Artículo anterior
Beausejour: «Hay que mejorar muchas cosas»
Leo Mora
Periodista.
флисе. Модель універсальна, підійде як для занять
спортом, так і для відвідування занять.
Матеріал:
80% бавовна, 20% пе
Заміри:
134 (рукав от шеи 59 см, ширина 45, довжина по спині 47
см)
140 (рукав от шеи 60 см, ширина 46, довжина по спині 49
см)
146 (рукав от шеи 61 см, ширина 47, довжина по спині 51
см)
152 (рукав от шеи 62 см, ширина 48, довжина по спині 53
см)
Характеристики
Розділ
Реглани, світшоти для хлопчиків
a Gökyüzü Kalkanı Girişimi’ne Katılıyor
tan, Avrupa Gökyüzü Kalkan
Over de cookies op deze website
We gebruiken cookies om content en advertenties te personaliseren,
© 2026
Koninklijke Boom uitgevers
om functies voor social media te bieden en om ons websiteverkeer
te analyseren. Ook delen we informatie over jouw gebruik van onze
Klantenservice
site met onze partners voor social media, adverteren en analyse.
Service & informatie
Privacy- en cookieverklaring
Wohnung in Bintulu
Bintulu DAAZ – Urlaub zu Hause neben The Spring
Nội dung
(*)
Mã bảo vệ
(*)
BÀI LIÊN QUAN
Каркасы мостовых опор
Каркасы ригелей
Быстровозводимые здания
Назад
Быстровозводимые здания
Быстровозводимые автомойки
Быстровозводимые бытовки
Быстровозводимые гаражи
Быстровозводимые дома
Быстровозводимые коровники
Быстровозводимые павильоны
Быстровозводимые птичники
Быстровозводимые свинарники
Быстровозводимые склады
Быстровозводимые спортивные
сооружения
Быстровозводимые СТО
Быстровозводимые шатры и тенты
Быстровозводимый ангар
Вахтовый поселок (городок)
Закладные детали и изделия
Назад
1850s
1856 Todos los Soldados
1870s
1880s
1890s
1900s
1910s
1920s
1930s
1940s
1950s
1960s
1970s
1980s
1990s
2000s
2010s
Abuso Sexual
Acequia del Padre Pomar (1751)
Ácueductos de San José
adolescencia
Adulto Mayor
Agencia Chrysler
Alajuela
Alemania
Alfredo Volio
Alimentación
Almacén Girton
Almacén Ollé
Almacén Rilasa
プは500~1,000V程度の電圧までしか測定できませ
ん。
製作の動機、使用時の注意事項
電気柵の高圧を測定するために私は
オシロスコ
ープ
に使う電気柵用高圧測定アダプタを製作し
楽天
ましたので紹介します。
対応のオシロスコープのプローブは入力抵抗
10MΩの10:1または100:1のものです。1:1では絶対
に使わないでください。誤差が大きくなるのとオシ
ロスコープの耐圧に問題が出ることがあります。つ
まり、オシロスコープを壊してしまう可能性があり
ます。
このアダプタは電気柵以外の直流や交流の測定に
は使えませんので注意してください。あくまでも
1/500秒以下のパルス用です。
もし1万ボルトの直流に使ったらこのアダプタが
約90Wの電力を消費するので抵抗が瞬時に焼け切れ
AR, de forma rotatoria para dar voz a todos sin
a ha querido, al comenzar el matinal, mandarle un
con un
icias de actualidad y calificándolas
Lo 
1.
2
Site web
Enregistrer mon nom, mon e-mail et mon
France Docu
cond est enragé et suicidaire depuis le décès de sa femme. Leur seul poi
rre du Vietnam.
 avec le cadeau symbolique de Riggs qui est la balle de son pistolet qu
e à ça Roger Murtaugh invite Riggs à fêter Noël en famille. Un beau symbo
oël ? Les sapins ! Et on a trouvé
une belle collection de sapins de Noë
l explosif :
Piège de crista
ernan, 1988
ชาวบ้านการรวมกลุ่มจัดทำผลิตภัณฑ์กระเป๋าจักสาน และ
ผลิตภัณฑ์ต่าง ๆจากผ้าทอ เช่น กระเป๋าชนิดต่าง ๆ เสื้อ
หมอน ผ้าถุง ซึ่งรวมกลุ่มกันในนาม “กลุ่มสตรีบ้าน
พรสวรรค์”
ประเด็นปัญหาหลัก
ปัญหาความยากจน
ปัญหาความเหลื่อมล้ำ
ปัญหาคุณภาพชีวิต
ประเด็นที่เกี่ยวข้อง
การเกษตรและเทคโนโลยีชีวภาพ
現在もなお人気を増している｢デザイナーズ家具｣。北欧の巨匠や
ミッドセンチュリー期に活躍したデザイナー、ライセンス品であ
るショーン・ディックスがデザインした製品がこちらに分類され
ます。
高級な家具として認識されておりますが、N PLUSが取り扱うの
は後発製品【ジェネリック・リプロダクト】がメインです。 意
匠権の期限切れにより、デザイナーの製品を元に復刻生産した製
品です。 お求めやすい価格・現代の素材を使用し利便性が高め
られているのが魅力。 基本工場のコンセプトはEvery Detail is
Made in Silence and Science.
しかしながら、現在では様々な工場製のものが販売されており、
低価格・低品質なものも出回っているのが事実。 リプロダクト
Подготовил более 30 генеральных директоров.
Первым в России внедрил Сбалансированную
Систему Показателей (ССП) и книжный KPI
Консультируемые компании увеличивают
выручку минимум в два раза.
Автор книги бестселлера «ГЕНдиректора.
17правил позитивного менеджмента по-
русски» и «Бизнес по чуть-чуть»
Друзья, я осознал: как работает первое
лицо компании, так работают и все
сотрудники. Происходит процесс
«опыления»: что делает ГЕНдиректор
::::
* WHAT NEEDS TO BE DONE
In the records above, how many lines contain the string "กระเป"? State that number only.

* RESULT
2